In this article, we’ll walk through setting up a Docker-based ELK (Elasticsearch, Logstash, and Kibana) stack to collect, view, and send Docker logs.

services:
  elasticsearch:
    image: elasticsearch:7.17.24
    environment:
      - discovery.type=single-node
    volumes:
      - ./elasticsearch_data/:/usr/share/elasticsearch/data
    mem_limit: "1g"

  redis-cache:
    image: redis:7.4.0

  logstash-agent:
    image: logstash:7.17.24
    volumes:
      - ./logstash-agent:/etc/logstash
    command: logstash -f /etc/logstash/logstash.conf
    depends_on:
      - elasticsearch
    ports:
      - 12201:12201/udp

  logstash-central:
    image: logstash:7.17.24
    volumes:
      - ./logstash-central:/etc/logstash
    command: logstash -f /etc/logstash/logstash.conf
    depends_on:
      - elasticsearch

  kibana:
    image: kibana:7.17.24
    ports:
      - 5601:5601
    environment:
      - ELASTICSEARCH_HOSTS=http://elasticsearch:9200
    depends_on:
      - elasticsearch

ElasticSearch

Just create a folder named elasticsearch_data for storing data.

Logstash Central

This container’s role is to receive events from Redis and forward them to Elasticsearch.

Create a file named logstash-central\logstash.conf with the following content:

input {
    redis {
        host => "redis-cache"
        type => "redis-input"
        data_type => "list"
        key => "logstash"
    }
}

output {
    elasticsearch {
        hosts => ["elasticsearch:9200"]
    }
}

Logstash Agent

This container will receive application events and forward them to Redis, which acts as a buffer/queue.

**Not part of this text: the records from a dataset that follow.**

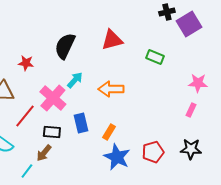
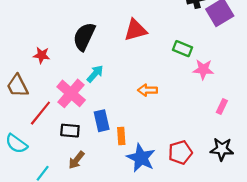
pink star: (198, 83) -> (203, 69), moved
orange arrow: (111, 89) -> (148, 90), moved, size x0.7
orange rectangle: (109, 132) -> (121, 136), moved, turned -35
brown arrow: (44, 153) -> (76, 160), moved

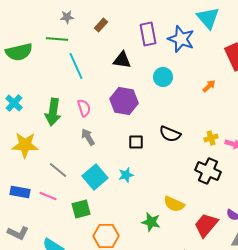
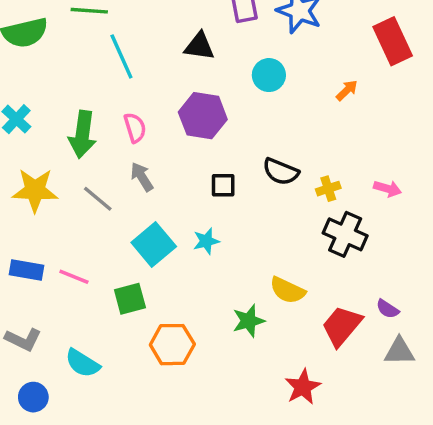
yellow cross: (211, 138) -> (328, 189), moved
gray line: (58, 170) -> (98, 199), moved
green star: (151, 222) -> (249, 321), turned -30

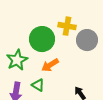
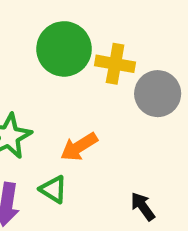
green circle: (42, 39) -> (64, 49), moved

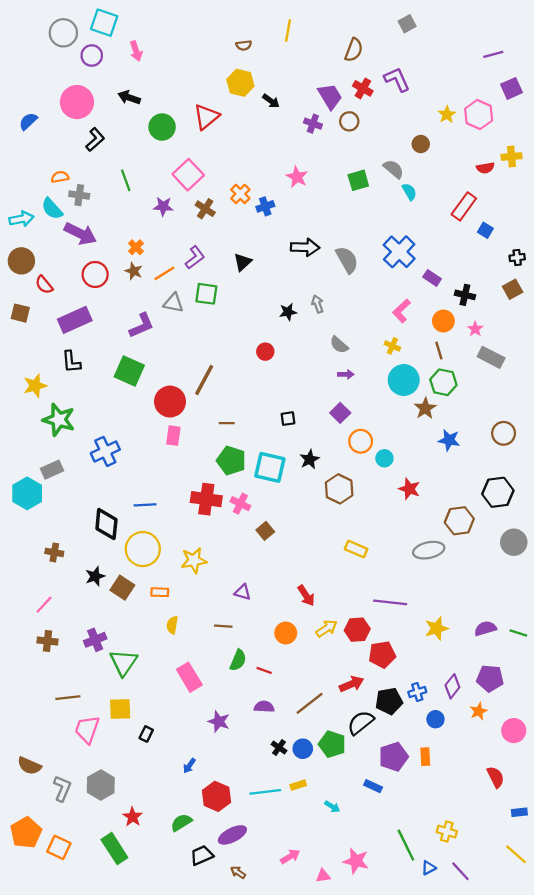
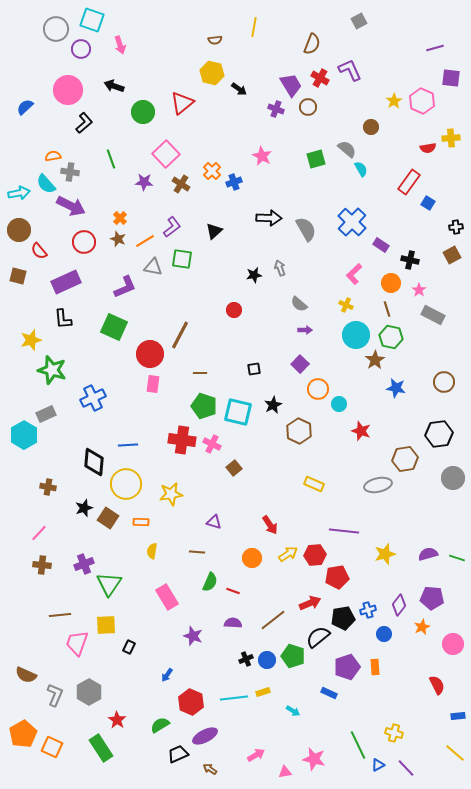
purple square: (511, 88) -> (451, 78), turned 30
black cross: (279, 748) -> (246, 659), turned 32

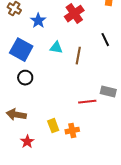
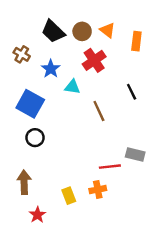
cyan triangle: (56, 48) -> (72, 87), moved
brown line: (78, 56) -> (99, 111), turned -36
brown arrow: (16, 115) -> (24, 182), turned 78
orange cross: (72, 131) -> (98, 190), moved

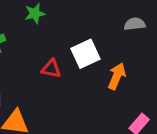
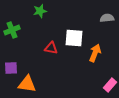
white square: (86, 54) -> (74, 38), turned 30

Create a file named logstash-agent\logstash.conf with the following content:

input {
    gelf {
        port => 12201
    }
}

filter {  
    grok {  
      match => { "message" => "%{TIMESTAMP_ISO8601:timestamp} \[%{DATA:thread}\] \[%{DATA:string_level}\] %{GREEDYDATA:message}" }  
    }
}

output {
    redis {
        host => "redis-cache"
        data_type => "list"
        key => "logstash"
    }
}

In our case, we want to parse logs from a Python app, setting the timestamp, thread, and a new field named string_level (since level is a numeric field in Elasticsearch).

GitIgnore

In case you want to store the configuration files in Git, here is how I set up the .gitignore to exclude all the files and folders in elasticsearch_data.

Add this to .gitignore :

# exception to the rule
!elasticsearch_data/.gitignore 

# # exclude everything
elasticsearch_data

Lastly, create an empty file named elasticsearch_data/.gitkeep to ensure Git tracks this directory.

Run ELK

We just need to start Docker Compose :

docker compose up

And after a few minutes, we can open the kibana UI http://localhost:5601/.

Define logging index

We also need to define an index with the pattern logstash-* in order to search logs in ELK.

elk_create_index

Sample python app config

For testing purposes, let’s attach logging to a sample Python app by adding the following configuration to the Docker Compose file:

    logging:
      driver: gelf
      options:
        gelf-address: "udp://localhost:12201" # Logstash UDP input port
        tag: "myapp"
    restart: unless-stopped

Of course, this configuration can be added to the database container as well.

If everything is ok, we can see the application logs:

elk_create_index

And the PostgreSQL logs as well:

elk_create_index

With this setup, you’ll now be able to visualize and manage your Docker logs using ELK, making it easier to monitor and debug your applications.